Records provided:
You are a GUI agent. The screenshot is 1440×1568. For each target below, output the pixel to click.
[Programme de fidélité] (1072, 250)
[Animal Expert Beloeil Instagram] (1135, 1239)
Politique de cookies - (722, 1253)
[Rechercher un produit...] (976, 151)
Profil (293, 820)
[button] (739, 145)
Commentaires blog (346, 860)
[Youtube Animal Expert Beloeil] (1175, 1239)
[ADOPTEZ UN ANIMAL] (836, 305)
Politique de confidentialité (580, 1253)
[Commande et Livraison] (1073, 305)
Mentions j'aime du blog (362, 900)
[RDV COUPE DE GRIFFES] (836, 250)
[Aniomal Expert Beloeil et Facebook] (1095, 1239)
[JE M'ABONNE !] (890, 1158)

...

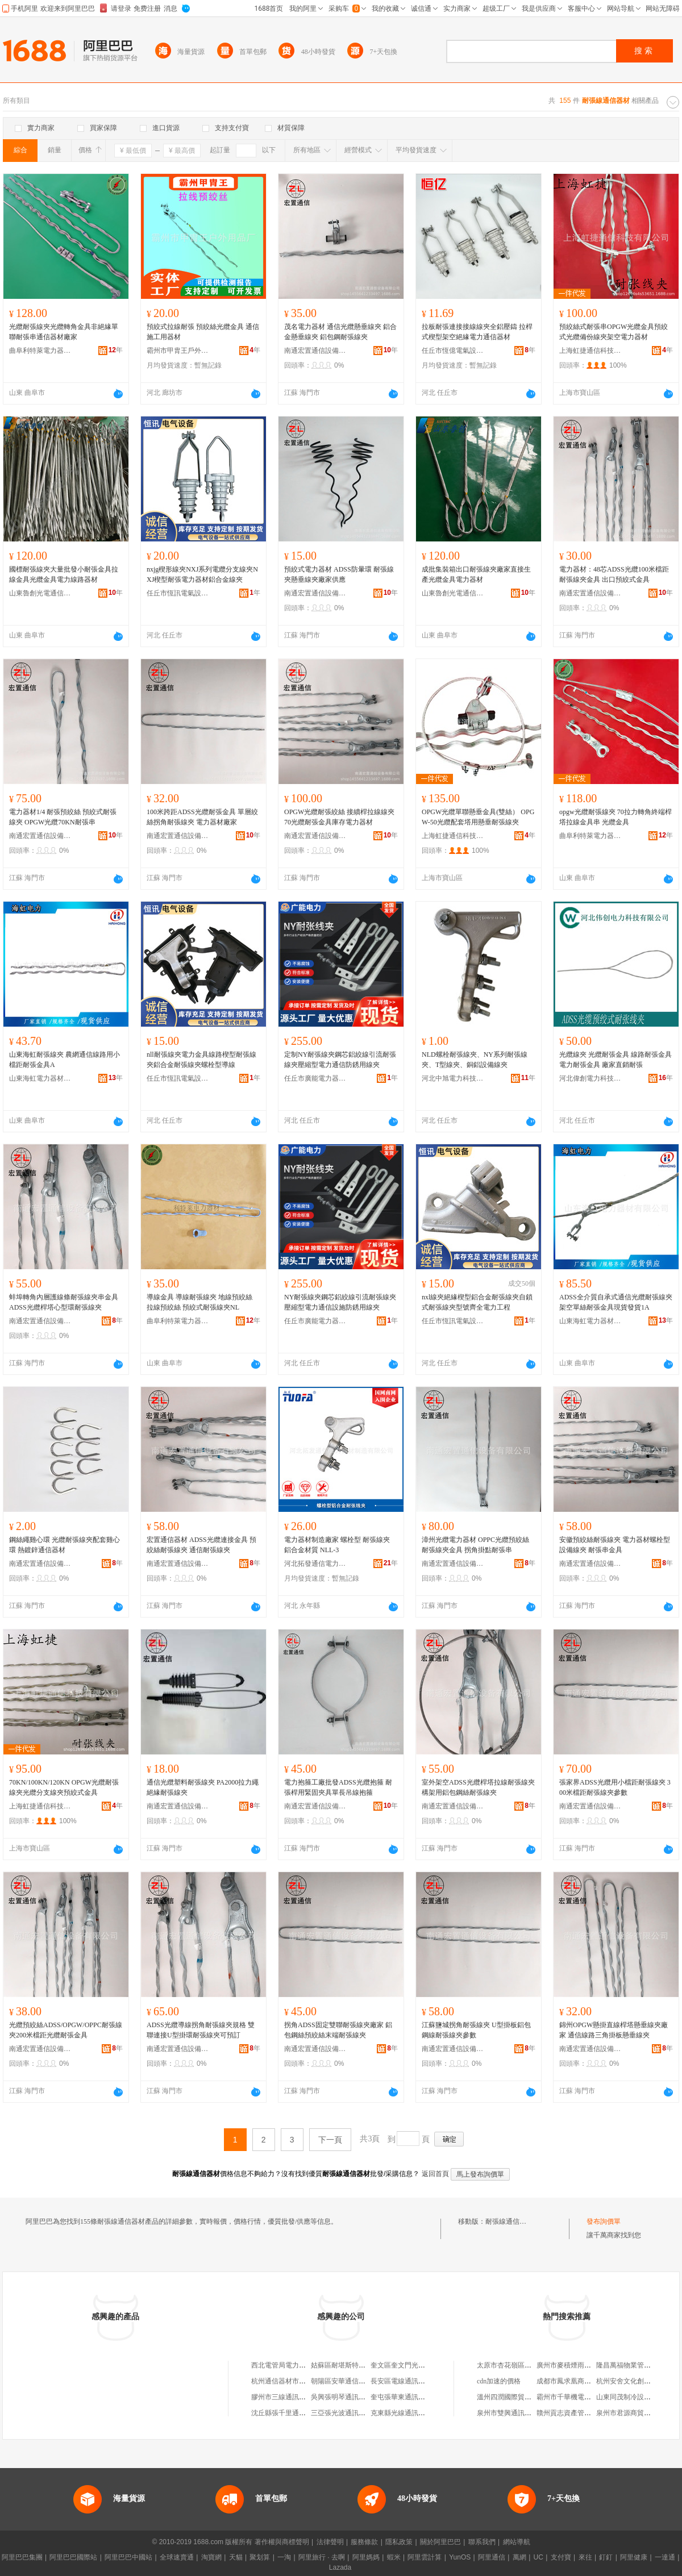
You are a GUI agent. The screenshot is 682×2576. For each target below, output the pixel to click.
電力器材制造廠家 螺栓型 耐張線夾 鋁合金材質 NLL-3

Work item: In the entries above, find the line holding "[ADOPTEZ UN ANIMAL] (836, 305)" and the line holding "[JE M'ABONNE !] (890, 1158)", then retype exactly those two lines and every line between them, and nothing else.

Reply:
[ADOPTEZ UN ANIMAL] (836, 305)
Politique de confidentialité (580, 1253)
[Commande et Livraison] (1073, 305)
Mentions j'aime du blog (362, 900)
[RDV COUPE DE GRIFFES] (836, 250)
[Aniomal Expert Beloeil et Facebook] (1095, 1239)
[JE M'ABONNE !] (890, 1158)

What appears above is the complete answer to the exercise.